Requirement ->
Check each line of the data below for the string "analyze", then report how many lines have it and nothing else.

Document understanding data
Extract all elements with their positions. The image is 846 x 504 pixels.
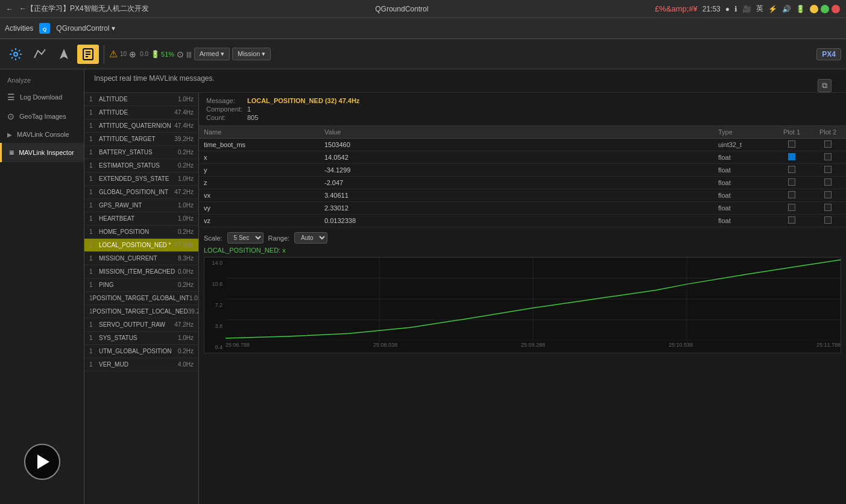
message-row[interactable]: 1 ALTITUDE 1.0Hz bbox=[84, 93, 198, 106]
plot2-checkbox[interactable] bbox=[824, 153, 832, 160]
sidebar-spacer bbox=[0, 166, 84, 432]
sidebar-analyze-section: Analyze ☰ Log Download ⊙ GeoTag Images ▶… bbox=[0, 69, 84, 166]
sidebar-item-log-download[interactable]: ☰ Log Download bbox=[0, 87, 84, 107]
row-plot1[interactable] bbox=[774, 177, 810, 189]
msg-freq: 1.0Hz bbox=[178, 202, 194, 209]
svg-point-2 bbox=[14, 52, 17, 56]
msg-name: ATTITUDE_TARGET bbox=[99, 136, 174, 142]
message-row[interactable]: 1 HEARTBEAT 1.0Hz bbox=[84, 212, 198, 225]
message-row[interactable]: 1 POSITION_TARGET_LOCAL_NED 39.2Hz bbox=[84, 305, 198, 318]
message-row[interactable]: 1 BATTERY_STATUS 0.2Hz bbox=[84, 146, 198, 159]
fly-icon bbox=[57, 47, 71, 61]
row-plot1[interactable] bbox=[774, 189, 810, 202]
message-row[interactable]: 1 MISSION_ITEM_REACHED 0.0Hz bbox=[84, 265, 198, 279]
msg-name: GLOBAL_POSITION_INT bbox=[99, 189, 174, 195]
fly-button[interactable] bbox=[53, 45, 75, 64]
analyze-button[interactable] bbox=[77, 45, 99, 64]
plot2-checkbox[interactable] bbox=[824, 178, 832, 186]
message-row[interactable]: 1 PING 0.2Hz bbox=[84, 279, 198, 292]
close-btn[interactable] bbox=[832, 5, 840, 13]
plot1-checkbox[interactable] bbox=[788, 191, 795, 198]
msg-id: 1 bbox=[89, 242, 99, 248]
msg-id: 1 bbox=[89, 268, 99, 275]
message-list[interactable]: 1 ALTITUDE 1.0Hz 1 ATTITUDE 47.4Hz 1 ATT… bbox=[84, 93, 199, 504]
row-type: float bbox=[713, 215, 774, 227]
row-plot2[interactable] bbox=[810, 151, 846, 164]
sidebar-item-mavlink-inspector[interactable]: ≡ MAVLink Inspector bbox=[0, 143, 84, 162]
row-plot1[interactable] bbox=[774, 164, 810, 177]
corner-expand-button[interactable]: ⧉ bbox=[818, 79, 832, 92]
message-row[interactable]: 1 GPS_RAW_INT 1.0Hz bbox=[84, 199, 198, 212]
row-value: -2.047 bbox=[320, 177, 713, 189]
msg-id: 1 bbox=[89, 255, 99, 262]
plot2-checkbox[interactable] bbox=[824, 204, 832, 211]
row-name: x bbox=[199, 151, 320, 164]
drone-icon: ⊕ bbox=[129, 49, 139, 59]
activities-label[interactable]: Activities bbox=[5, 24, 33, 33]
plot1-checkbox[interactable] bbox=[788, 140, 795, 148]
row-plot2[interactable] bbox=[810, 164, 846, 177]
row-value: 3.40611 bbox=[320, 189, 713, 202]
row-plot1[interactable] bbox=[774, 215, 810, 227]
os-time: 21:53 bbox=[702, 5, 721, 13]
row-plot2[interactable] bbox=[810, 177, 846, 189]
plot1-checkbox[interactable] bbox=[788, 178, 795, 186]
msg-name: HEARTBEAT bbox=[99, 215, 178, 222]
warning-icon: ⚠ bbox=[109, 48, 118, 60]
message-row[interactable]: 1 LOCAL_POSITION_NED * 47.4Hz bbox=[84, 239, 198, 252]
row-plot2[interactable] bbox=[810, 202, 846, 215]
row-name: y bbox=[199, 164, 320, 177]
play-button[interactable] bbox=[24, 444, 60, 480]
row-plot1[interactable] bbox=[774, 151, 810, 164]
row-plot1[interactable] bbox=[774, 202, 810, 215]
message-row[interactable]: 1 HOME_POSITION 0.2Hz bbox=[84, 225, 198, 239]
gear-button[interactable] bbox=[5, 45, 27, 64]
message-row[interactable]: 1 ATTITUDE 47.4Hz bbox=[84, 106, 198, 119]
message-row[interactable]: 1 SYS_STATUS 1.0Hz bbox=[84, 332, 198, 345]
qgc-app-label[interactable]: QGroundControl ▾ bbox=[56, 24, 115, 33]
message-row[interactable]: 1 GLOBAL_POSITION_INT 47.2Hz bbox=[84, 186, 198, 199]
os-bar-right: £%&amp;#¥ 21:53 ● ℹ 🎥 英 ⚡ 🔊 🔋 bbox=[655, 4, 840, 14]
message-row[interactable]: 1 ATTITUDE_QUATERNION 47.4Hz bbox=[84, 119, 198, 133]
scale-select[interactable]: 5 Sec bbox=[227, 232, 264, 244]
msg-id: 1 bbox=[89, 228, 99, 235]
mission-button[interactable]: Mission ▾ bbox=[232, 48, 271, 60]
msg-freq: 0.2Hz bbox=[178, 348, 194, 354]
gear-icon bbox=[8, 47, 23, 61]
mavlink-layout: 1 ALTITUDE 1.0Hz 1 ATTITUDE 47.4Hz 1 ATT… bbox=[84, 93, 846, 504]
range-select[interactable]: Auto bbox=[294, 232, 327, 244]
message-row[interactable]: 1 MISSION_CURRENT 8.3Hz bbox=[84, 252, 198, 265]
plot1-checkbox[interactable] bbox=[788, 166, 795, 173]
message-row[interactable]: 1 ATTITUDE_TARGET 39.2Hz bbox=[84, 133, 198, 146]
message-row[interactable]: 1 UTM_GLOBAL_POSITION 0.2Hz bbox=[84, 345, 198, 358]
row-value: 14.0542 bbox=[320, 151, 713, 164]
plot1-checkbox[interactable] bbox=[788, 216, 795, 224]
minimize-btn[interactable] bbox=[810, 5, 818, 13]
sidebar-item-mavlink-console[interactable]: ▶ MAVLink Console bbox=[0, 126, 84, 143]
message-row[interactable]: 1 POSITION_TARGET_GLOBAL_INT 1.0Hz bbox=[84, 292, 198, 305]
message-row[interactable]: 1 VER_MUD 4.0Hz bbox=[84, 358, 198, 371]
row-plot2[interactable] bbox=[810, 139, 846, 151]
message-row[interactable]: 1 SERVO_OUTPUT_RAW 47.2Hz bbox=[84, 318, 198, 332]
plot1-checkbox[interactable] bbox=[788, 204, 795, 211]
armed-button[interactable]: Armed ▾ bbox=[194, 48, 230, 60]
msg-name: SYS_STATUS bbox=[99, 335, 178, 341]
message-row[interactable]: 1 ESTIMATOR_STATUS 0.2Hz bbox=[84, 159, 198, 172]
row-plot2[interactable] bbox=[810, 215, 846, 227]
plot2-checkbox[interactable] bbox=[824, 191, 832, 198]
plot2-checkbox[interactable] bbox=[824, 216, 832, 224]
row-plot1[interactable] bbox=[774, 139, 810, 151]
msg-name: MISSION_ITEM_REACHED bbox=[99, 268, 178, 275]
plan-button[interactable] bbox=[29, 45, 51, 64]
plot1-checkbox[interactable] bbox=[788, 153, 795, 160]
msg-name: POSITION_TARGET_LOCAL_NED bbox=[93, 308, 188, 315]
plot2-checkbox[interactable] bbox=[824, 166, 832, 173]
maximize-btn[interactable] bbox=[821, 5, 829, 13]
px4-logo: PX4 bbox=[816, 48, 841, 60]
sidebar-item-geotag[interactable]: ⊙ GeoTag Images bbox=[0, 107, 84, 126]
message-row[interactable]: 1 EXTENDED_SYS_STATE 1.0Hz bbox=[84, 172, 198, 186]
msg-freq: 1.0Hz bbox=[178, 335, 194, 341]
row-plot2[interactable] bbox=[810, 189, 846, 202]
msg-id: 1 bbox=[89, 348, 99, 354]
plot2-checkbox[interactable] bbox=[824, 140, 832, 148]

Answer section ->
2